Another study (Clark et al. 2012) that used the Meddis (2006) auditory nerve model also implemented a gain reduction that varies with time, but the physiological accuracy of their time-course was not clear. As part of our modeling effort, we tested using the low-pass filter used by Clark et al. (2012) as the time-course block at the beginning of our efferent pathway. There were several issues with this implementation, including that qualitatively the time-course of the efferent pathway output did not match that of Backus and Guinan (2006) after passing the output through any nonlinear function to impose level dependencies. Another issue addressed in the present model is that the level dependence and maximum amount of gain reduction possible by the system itself is both CF dependent and based on physiological data. In the Clark et al. (2012) study, the constraints on the CF dependence of the amount of gain reduction was not described. For example, their Figure 2 shows 40 dB of gain reduction at the relatively low center frequency of 500 Hz, which is not supported by physiological data (Guinan and Gifford 1988; Liberman et al. 1990).

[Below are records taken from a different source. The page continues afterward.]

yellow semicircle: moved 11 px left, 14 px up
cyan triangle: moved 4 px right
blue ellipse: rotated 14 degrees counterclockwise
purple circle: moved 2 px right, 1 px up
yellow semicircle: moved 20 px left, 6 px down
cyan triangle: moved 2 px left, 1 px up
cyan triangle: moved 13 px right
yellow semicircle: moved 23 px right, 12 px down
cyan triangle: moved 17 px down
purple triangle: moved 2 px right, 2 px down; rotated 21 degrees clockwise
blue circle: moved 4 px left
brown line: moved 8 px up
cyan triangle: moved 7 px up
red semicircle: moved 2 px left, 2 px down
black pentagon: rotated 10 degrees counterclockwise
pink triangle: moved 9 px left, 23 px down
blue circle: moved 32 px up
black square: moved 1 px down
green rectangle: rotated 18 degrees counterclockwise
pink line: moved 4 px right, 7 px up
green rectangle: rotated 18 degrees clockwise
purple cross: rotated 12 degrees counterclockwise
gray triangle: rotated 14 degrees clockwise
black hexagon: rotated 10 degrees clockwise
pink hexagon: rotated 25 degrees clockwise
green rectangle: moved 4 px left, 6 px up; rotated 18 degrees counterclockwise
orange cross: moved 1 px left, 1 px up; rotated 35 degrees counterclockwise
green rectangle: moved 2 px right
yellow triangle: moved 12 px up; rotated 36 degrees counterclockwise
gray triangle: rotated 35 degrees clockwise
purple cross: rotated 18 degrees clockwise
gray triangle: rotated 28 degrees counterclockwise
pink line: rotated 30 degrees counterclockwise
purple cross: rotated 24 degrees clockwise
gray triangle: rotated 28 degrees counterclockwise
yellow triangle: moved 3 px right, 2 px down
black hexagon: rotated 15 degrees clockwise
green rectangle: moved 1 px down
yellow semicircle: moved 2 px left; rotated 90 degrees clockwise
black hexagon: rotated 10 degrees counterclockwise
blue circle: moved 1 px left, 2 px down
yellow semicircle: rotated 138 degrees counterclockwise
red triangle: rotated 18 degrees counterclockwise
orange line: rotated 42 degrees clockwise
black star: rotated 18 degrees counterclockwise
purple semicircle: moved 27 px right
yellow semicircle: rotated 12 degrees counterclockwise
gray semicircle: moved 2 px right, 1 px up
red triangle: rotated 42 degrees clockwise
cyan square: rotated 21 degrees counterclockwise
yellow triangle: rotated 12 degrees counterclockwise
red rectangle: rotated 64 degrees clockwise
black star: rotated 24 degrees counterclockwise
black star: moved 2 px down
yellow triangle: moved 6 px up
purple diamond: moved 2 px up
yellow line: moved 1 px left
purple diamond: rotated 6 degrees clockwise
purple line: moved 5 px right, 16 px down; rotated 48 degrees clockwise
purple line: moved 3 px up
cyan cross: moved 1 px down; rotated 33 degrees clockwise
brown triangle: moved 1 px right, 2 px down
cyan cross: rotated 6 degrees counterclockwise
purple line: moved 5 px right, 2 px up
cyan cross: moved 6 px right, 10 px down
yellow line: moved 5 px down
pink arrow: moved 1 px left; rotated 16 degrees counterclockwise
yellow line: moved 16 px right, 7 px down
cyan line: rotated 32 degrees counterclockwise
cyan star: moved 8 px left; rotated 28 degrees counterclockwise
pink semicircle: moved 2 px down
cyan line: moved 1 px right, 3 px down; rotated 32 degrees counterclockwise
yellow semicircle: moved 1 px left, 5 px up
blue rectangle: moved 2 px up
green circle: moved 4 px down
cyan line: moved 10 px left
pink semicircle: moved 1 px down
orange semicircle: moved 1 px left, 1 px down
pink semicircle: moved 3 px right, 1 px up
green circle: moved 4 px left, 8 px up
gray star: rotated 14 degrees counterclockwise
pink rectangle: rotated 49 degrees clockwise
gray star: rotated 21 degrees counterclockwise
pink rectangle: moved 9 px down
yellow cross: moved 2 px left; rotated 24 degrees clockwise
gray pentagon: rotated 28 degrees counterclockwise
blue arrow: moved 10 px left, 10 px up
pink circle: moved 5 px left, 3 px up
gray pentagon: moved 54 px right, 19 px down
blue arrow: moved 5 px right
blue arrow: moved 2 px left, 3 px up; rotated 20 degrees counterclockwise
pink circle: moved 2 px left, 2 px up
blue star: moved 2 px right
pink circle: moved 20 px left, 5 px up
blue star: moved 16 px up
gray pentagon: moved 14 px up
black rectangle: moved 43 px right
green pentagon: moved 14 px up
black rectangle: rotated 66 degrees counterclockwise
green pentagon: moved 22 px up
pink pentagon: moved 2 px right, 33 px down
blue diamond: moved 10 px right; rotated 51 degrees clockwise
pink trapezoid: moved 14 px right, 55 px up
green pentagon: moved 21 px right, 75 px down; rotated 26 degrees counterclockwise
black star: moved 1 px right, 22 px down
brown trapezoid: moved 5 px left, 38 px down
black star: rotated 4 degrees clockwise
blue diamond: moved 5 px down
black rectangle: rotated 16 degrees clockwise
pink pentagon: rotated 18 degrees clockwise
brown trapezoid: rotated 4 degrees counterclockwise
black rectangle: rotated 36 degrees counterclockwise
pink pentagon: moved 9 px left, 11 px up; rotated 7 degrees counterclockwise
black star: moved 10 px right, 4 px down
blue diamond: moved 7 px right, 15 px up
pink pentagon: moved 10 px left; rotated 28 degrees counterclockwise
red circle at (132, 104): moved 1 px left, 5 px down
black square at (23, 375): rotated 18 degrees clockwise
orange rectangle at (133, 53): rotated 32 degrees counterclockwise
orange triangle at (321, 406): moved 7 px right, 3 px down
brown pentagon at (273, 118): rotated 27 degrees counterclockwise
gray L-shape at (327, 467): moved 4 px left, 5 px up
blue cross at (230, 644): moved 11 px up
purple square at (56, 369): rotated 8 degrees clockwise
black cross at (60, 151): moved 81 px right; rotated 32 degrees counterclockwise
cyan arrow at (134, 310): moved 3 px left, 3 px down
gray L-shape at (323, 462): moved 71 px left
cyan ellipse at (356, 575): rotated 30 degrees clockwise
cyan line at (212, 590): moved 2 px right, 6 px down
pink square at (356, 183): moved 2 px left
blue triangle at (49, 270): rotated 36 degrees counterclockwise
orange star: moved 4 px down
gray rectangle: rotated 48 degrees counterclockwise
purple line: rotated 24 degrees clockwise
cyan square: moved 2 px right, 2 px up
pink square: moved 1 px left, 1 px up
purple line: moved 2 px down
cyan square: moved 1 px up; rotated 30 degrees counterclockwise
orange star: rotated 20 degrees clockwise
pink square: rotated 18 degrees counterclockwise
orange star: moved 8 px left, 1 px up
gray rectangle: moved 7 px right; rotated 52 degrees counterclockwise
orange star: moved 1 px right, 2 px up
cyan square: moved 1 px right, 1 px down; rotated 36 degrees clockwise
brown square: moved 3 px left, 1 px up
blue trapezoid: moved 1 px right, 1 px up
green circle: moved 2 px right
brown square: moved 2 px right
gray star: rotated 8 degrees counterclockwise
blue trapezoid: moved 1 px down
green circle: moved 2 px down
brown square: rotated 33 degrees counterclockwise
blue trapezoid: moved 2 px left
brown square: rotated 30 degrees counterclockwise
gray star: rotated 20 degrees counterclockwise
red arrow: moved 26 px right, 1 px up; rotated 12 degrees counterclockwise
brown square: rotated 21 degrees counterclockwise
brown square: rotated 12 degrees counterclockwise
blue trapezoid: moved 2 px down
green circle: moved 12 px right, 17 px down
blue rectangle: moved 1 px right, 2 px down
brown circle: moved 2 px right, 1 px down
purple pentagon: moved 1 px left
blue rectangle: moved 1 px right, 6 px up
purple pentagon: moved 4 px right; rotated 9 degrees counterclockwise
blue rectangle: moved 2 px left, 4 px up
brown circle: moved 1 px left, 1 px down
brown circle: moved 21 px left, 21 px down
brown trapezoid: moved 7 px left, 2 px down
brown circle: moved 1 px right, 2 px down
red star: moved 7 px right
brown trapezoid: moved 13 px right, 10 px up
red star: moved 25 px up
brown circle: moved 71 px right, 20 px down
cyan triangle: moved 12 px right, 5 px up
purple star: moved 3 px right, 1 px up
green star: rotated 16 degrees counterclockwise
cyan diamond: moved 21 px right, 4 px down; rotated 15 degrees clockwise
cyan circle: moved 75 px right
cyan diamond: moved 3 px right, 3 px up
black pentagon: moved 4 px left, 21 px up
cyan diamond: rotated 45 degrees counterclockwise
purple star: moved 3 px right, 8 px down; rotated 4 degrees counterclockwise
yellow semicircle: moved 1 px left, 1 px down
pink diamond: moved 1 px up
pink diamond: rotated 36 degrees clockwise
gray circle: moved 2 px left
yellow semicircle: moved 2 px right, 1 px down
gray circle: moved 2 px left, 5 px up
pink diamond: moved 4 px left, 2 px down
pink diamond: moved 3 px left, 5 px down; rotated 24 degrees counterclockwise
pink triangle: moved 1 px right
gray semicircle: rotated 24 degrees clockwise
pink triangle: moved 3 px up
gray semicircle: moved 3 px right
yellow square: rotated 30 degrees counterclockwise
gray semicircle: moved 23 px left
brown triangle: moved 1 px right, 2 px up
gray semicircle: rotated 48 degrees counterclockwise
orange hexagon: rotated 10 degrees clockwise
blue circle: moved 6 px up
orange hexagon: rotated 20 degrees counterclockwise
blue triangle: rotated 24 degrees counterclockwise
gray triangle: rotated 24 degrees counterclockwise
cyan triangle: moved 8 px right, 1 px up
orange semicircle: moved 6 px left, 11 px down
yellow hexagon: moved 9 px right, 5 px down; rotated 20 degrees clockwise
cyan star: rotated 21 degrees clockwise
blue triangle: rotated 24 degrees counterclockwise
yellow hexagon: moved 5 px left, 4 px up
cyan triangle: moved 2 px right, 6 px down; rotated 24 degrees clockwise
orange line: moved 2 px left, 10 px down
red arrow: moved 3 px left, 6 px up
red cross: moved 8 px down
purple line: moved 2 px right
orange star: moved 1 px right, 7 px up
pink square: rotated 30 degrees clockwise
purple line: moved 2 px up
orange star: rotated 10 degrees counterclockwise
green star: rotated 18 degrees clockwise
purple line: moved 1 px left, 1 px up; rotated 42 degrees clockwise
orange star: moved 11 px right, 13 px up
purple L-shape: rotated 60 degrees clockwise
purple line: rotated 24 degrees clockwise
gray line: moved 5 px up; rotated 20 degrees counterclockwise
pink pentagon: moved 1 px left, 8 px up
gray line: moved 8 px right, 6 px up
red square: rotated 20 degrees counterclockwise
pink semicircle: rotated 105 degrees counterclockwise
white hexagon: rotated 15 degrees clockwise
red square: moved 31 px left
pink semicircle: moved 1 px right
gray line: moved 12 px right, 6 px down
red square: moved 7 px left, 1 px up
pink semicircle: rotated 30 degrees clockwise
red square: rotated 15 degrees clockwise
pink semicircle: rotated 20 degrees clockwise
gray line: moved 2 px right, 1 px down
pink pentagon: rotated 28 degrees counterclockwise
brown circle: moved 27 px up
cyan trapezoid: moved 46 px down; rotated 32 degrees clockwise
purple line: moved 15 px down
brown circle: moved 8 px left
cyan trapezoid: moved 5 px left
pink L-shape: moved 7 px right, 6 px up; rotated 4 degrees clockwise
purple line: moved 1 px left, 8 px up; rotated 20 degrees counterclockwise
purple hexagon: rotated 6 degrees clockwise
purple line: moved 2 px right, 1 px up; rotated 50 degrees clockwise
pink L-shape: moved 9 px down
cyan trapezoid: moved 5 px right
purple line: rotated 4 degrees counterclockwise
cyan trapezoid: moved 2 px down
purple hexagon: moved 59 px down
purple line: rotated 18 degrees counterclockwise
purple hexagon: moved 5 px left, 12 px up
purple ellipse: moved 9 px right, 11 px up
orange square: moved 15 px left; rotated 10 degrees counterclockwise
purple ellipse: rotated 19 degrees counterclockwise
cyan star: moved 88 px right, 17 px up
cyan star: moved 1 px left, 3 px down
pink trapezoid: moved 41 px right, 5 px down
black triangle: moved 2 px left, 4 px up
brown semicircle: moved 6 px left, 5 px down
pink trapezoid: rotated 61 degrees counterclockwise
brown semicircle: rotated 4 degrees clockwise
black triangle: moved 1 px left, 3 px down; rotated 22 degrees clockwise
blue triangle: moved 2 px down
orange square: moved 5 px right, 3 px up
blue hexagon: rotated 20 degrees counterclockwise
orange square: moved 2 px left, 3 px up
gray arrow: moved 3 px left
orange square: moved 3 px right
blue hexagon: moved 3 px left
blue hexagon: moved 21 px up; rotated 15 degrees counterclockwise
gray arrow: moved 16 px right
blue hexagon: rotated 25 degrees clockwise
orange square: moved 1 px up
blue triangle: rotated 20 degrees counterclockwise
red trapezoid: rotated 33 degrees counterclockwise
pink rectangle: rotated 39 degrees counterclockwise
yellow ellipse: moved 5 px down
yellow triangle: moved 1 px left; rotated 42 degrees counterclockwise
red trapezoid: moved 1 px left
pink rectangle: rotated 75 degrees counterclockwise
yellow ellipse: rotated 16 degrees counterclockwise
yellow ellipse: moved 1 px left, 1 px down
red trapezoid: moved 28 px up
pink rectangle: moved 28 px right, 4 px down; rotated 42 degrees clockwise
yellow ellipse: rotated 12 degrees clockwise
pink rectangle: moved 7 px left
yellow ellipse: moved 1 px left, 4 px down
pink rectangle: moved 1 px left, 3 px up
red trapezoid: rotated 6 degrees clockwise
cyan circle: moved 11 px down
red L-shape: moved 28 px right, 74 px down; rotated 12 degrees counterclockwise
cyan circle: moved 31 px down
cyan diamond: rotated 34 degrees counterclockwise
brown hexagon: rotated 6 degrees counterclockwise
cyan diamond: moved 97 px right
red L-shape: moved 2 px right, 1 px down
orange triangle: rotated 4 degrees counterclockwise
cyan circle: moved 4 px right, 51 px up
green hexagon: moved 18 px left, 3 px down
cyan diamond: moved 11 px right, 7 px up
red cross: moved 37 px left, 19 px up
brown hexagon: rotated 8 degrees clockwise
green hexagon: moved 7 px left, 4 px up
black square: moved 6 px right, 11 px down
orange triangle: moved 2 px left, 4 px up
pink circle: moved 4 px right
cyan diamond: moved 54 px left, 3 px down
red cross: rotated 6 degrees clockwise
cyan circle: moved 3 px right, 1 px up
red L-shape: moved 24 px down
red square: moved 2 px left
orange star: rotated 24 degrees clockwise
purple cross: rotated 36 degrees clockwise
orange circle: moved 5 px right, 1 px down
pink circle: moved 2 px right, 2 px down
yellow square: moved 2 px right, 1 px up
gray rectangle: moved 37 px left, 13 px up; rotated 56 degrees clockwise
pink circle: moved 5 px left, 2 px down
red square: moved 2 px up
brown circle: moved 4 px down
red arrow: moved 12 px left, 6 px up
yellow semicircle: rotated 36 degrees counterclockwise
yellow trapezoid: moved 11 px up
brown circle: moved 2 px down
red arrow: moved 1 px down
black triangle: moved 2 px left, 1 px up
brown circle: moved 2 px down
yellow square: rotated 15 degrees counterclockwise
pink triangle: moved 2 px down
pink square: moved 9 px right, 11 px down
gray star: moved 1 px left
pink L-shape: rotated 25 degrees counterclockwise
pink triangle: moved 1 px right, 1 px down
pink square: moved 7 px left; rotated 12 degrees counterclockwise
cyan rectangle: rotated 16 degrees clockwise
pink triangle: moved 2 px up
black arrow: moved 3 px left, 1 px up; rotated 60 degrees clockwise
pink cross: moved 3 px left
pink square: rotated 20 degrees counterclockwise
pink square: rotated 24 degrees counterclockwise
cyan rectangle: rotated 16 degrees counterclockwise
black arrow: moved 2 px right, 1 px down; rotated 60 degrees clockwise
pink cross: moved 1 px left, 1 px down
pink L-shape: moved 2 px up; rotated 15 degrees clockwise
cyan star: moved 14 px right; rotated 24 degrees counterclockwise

Another important strength of the present model is that it is the first truly binaural auditory model where the efferent feedback is both crossed and uncrossed between ears. This is an important development given that a large portion of the physiological data measuring the MOCR uses contralateral stimuli; therefore, this work is critical for the modeling of physiological data that uses contralateral noise stimulation.

One possible drawback of our proposed AN model with efferent feedback is that it is based on the 2006–2007 Zilany and Bruce model and does not include the power-law dynamics that were implemented in a later version (Zilany et al. 2009). Since the MOCR is another form of adaptation to a longer duration stimulus, it could be argued that the power-law dynamics are all that are required to explain the efferent feedback. Although we did not implement the dynamic efferent pathway in the 2009 model, we compared the newer model with the physiological data obtained in the Kawase et al. (1993) study (Fig. 12). It is clear from this figure that the 2009 model does not fit the physiological tone-in-noise data, and moreover, the fit is not significantly better as compared to the 2006 model without any OHC gain reduction. Thus, it appears that OHC gain reduction (simulating the MOCR) is needed to account for the AN tone-in-noise detection and discrimination data.

CONCLUSION

The auditory nerve model with the new efferent pathway can enable further study of the complex nature of the MOCR within the peripheral auditory system, including the bilateral interaction for stimuli presented to both ears. The model accounts for the major time-varying, level-dependent, and CF-dependent trends in physiological studies of the MOCR. Furthermore, the model includes the ability to “shock” the system by statically applying the maximum efferent gain reduction in the system, which allows direct comparison to previous physiological studies that have used electrical stimulation to study the MOCR. These advances enable the modeling of many past and future experiments that quantify the MOCR, a system thought to be especially relevant for speech recognition in noisy situations as well as for protection from acoustic trauma. Further study of this model and its efferent feedback loop may also contribute to our understanding of the impact of sensorineural hearing loss on hearing in noise.